On August 9, 1974, Richard Nixon said goodbye. He received his pardon on September 8.
In January 1975, the North Vietnamese Army began its final push. Ban Me Thuot was overrun on March 11. On March 20, Hue. On March 30, Da Nang. And then Quang Ngai and Chu Lai and Pleiku and Qui Nhon and Nha Trang and Kontum.
That fast. There then gone.
On April 17, Phnom Penh fell to the Khmer Rouge. The city was empty within four days.
A wind tunnel—am I wrong?
Silhouettes. Four days, an empty city. Form without content. And in Vietnam it was full retreat now. Children dangled from helicopters, and NVA troops were playing pinball at Cam Rahn Bay, and on April 30, 1975—that fast—the decades collapsed into a twenty-second dash up the steps of the presidential palace in Saigon, and then it was finished.
Take a breath and it’s 1976.
There were fireworks and tall ships. Amnesia was epidemic. Gerald Ford: My life was like his presidency; it happened, I’m almost certain.
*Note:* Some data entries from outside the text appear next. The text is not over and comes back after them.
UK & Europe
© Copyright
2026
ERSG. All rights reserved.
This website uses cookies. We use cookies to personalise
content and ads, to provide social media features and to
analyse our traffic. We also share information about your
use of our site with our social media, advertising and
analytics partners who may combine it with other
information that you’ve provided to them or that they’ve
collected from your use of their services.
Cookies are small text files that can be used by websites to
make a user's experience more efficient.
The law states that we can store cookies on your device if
In late summer of that year, 1976, there was another card from Sarah. It was a Kodachrome photograph of Rio at twilight, a little slick, but pretty, pinkish-blue reflections on water. I felt a kind of smiling sadness, though not really sadness, because in that water I saw what our world might have been, and in a way, I suppose, now was. I saw what she meant by commitment and passion, and it was present in that other universe, as love was also present, and as it would be present always. I thought about her a great deal; I’m sure she thought about me.
On my thirtieth birthday, October 1, Chuck Adamson suggested that now was the time. And I agreed.
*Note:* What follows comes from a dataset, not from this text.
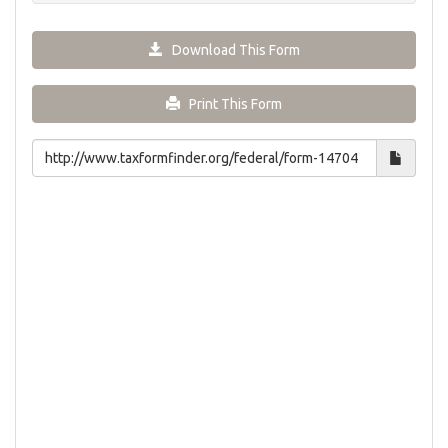
Download This Form
Print This Form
There were lawyers, of course. It was not easy but it was not hard either. Like visiting the dentist: You squirm and tighten up, and maybe there’s an ache, but then it’s over and you touch your jaw and shrug and walk away. There was no jail. There was no trial . There were formalities and papers to sign, even pleasantries, and in the end it was almost a letdown, not enough hurt.
On January 21, 1977, President Jimmy Carter issued a blanket pardon—ten thousand draft-dodgers shot full of Novocain.
I began my graduate studies in February. Geology, it was a natural, and for the next two years I went underground in an entirely new way. I was an adult. I learned about the world we live in, all of us, which was finally a world of real things, sandstone and gold and graphite and plywood and art and books and bombs and the particles which make these things, and how each thing is vulnerable, even Bobbi, who was no longer a fantasy, but real. My dreams were glass. There were no flashes, not even a glow. I was hard and sane.